The conversation was actually much longer than that, but it ended with him sermonizing me to have more mercy and generosity- which meant tolerance and acceptance for other beliefs that contradict my own and not telling people that I disagree- and me telling him about hell and what was his decision with Christ? He wouldn't say yes or no. I told him the consequences of not following Christ and how I think he could be a great Christian leader- because of how excited he gets about such things(although, of course, many of his views would have to change).
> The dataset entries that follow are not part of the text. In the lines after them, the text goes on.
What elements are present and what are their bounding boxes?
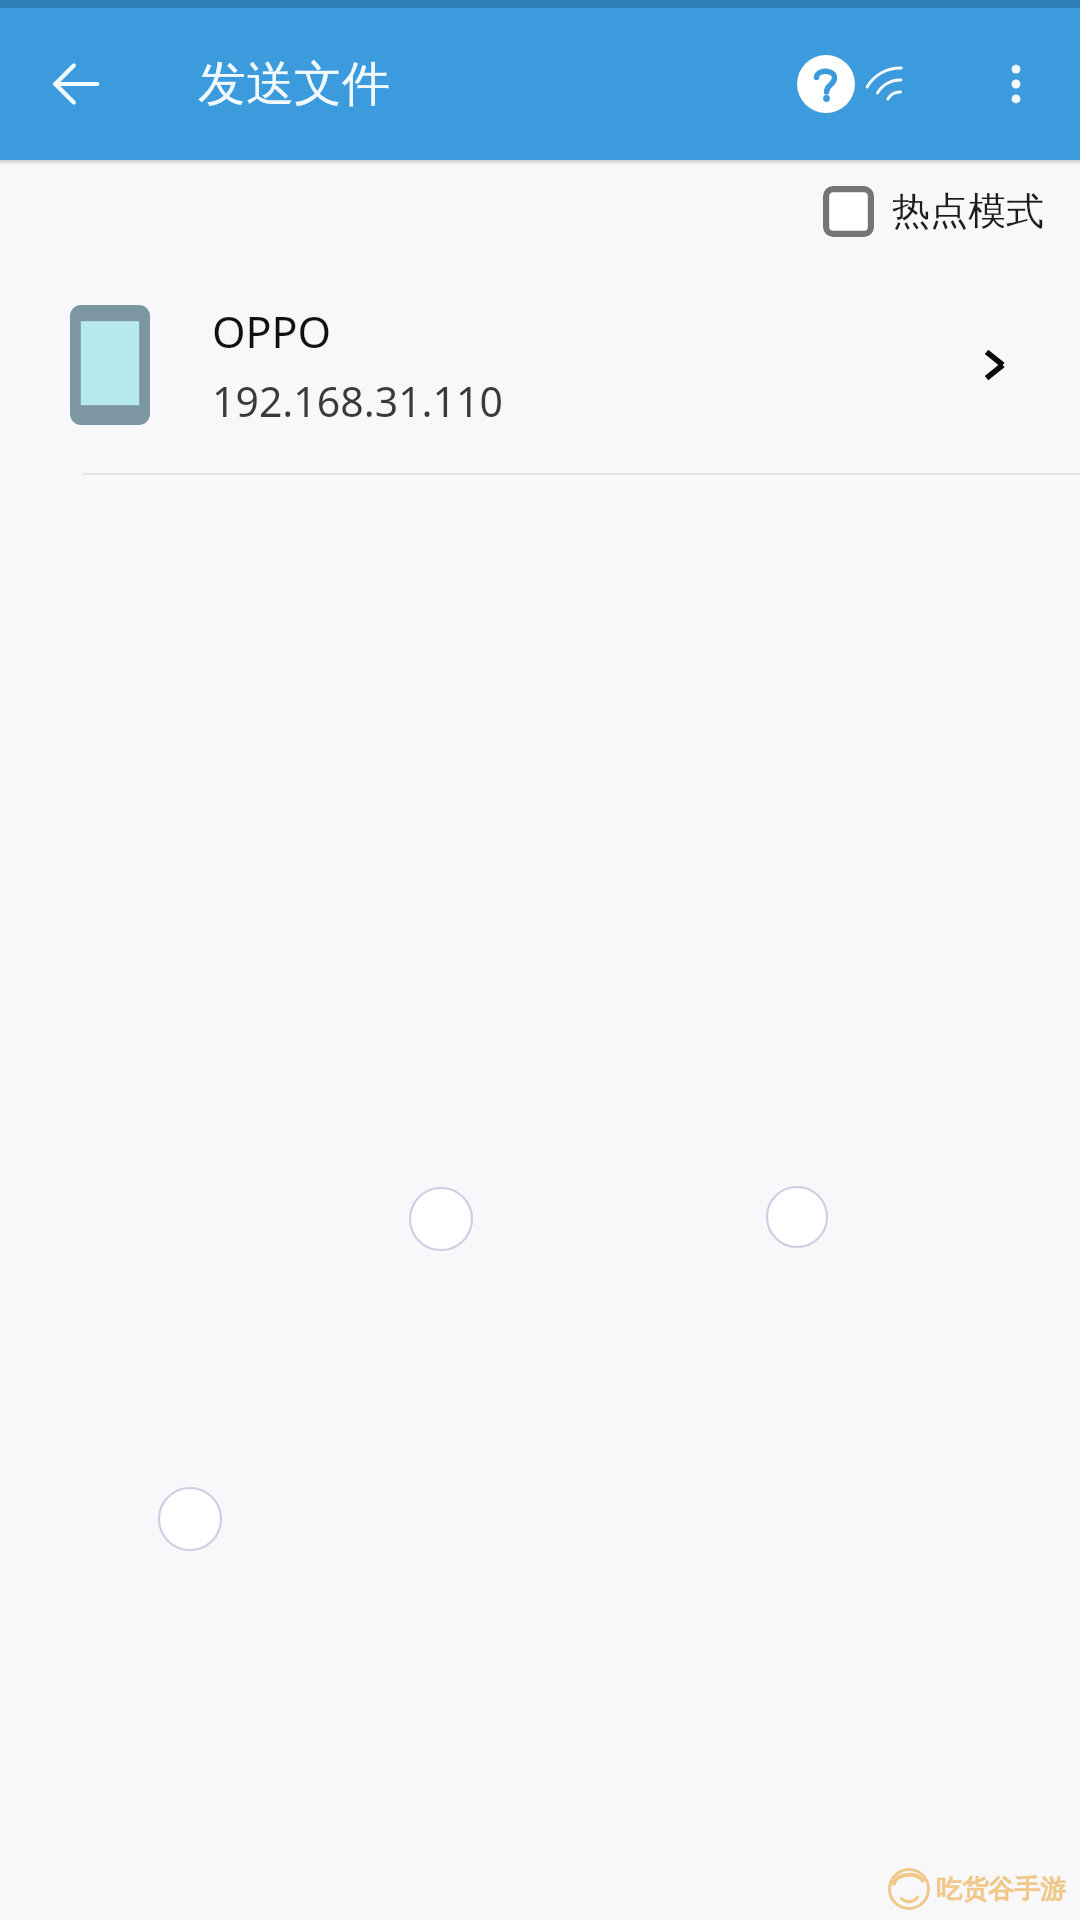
staticText: 吃货谷手游 [936,1873,1066,1906]
button[interactable]: 热点模式 [0,165,1080,257]
button[interactable]: Help [778,36,874,132]
staticText: 热点模式 [892,187,1044,235]
button[interactable]: Open device [946,317,1042,413]
button[interactable]: Back [32,40,120,128]
staticText: 192.168.31.110 [212,373,503,429]
button[interactable]: Wi-Fi [874,36,970,132]
staticText: OPPO [212,302,332,361]
staticText: 发送文件 [198,54,390,114]
button[interactable]: More options [970,38,1062,130]
button[interactable]: OPPO [0,257,1080,473]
He told me to follow him. No, siree. I did say that I would think about his advice(and in my mind, throw it away). And he thought I was angry- I wasn't- I was excited and sad and so wanting him to see the truth that he seemed to already know so much about, but wouldn't choose to follow himself. He left in peace. I hope that he will see the light- that this Christianity he seems to worry so much about so as to tell its followers what is best- that this Christianity is the truth. That God is real. I asked him if he thought he was real somewhere in there, and he wouldn't give me a straight answer- only pointed it back at me in deflection. No duh I think he's real. I should have seen that... But I think that was one of the most interesting conversations I've had- just like I was talking to a native speaker- I mean, he even knew the word 'ecumenical.' I mean, Rebekah doesn't even know that word.
After that I went to Starbucks and McDonalds with Rai. Long talk, first evangelistic lesson. Good Japanese practice. I hope that he believes one day.
Anyway, God gave me good conversations today- praise him! Now I don't know when I'll have time to rest, I have so many new friends!

Comments

  1. For a guy who wanted you to stop judging other religions, he sure was judging you! Maybe you will see him again.